Page-level text extractions
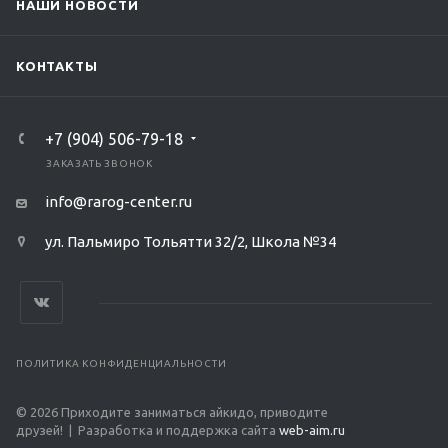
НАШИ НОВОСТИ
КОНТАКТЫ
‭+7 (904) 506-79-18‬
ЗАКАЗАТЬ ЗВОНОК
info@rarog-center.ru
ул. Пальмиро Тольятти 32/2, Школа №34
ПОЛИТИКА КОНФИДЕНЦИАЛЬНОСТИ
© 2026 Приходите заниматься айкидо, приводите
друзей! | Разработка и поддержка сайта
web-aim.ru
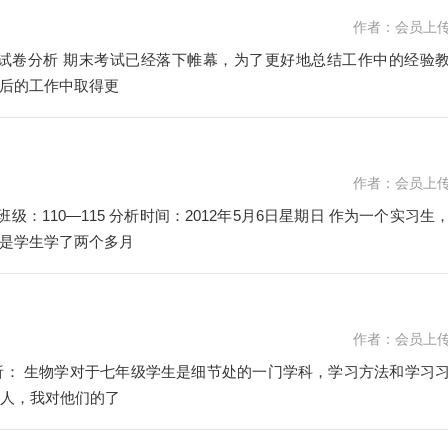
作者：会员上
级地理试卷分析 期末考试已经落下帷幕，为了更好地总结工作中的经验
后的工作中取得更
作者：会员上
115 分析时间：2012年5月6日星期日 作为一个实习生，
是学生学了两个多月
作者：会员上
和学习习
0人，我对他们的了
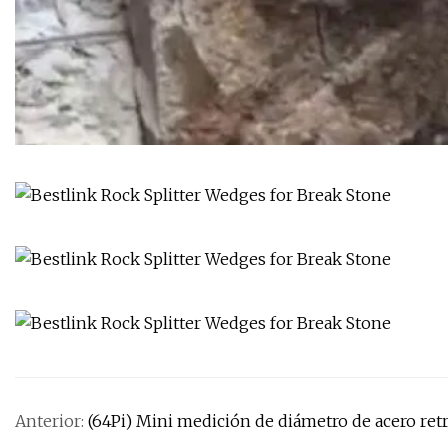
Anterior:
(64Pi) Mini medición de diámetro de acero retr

**TASK INSTRUCTIONS**
What you give back must be the data above, reproduced exactly and free of pictures.

**ANSWER BOX**
НАШИ НОВОСТИ
КОНТАКТЫ
‭+7 (904) 506-79-18‬
ЗАКАЗАТЬ ЗВОНОК
info@rarog-center.ru
ул. Пальмиро Тольятти 32/2, Школа №34
ПОЛИТИКА КОНФИДЕНЦИАЛЬНОСТИ
© 2026 Приходите заниматься айкидо, приводите
друзей! | Разработка и поддержка сайта
web-aim.ru
作者：会员上
级地理试卷分析 期末考试已经落下帷幕，为了更好地总结工作中的经验
后的工作中取得更
作者：会员上
115 分析时间：2012年5月6日星期日 作为一个实习生，
是学生学了两个多月
作者：会员上
和学习习
0人，我对他们的了
Anterior:
(64Pi) Mini medición de diámetro de acero retr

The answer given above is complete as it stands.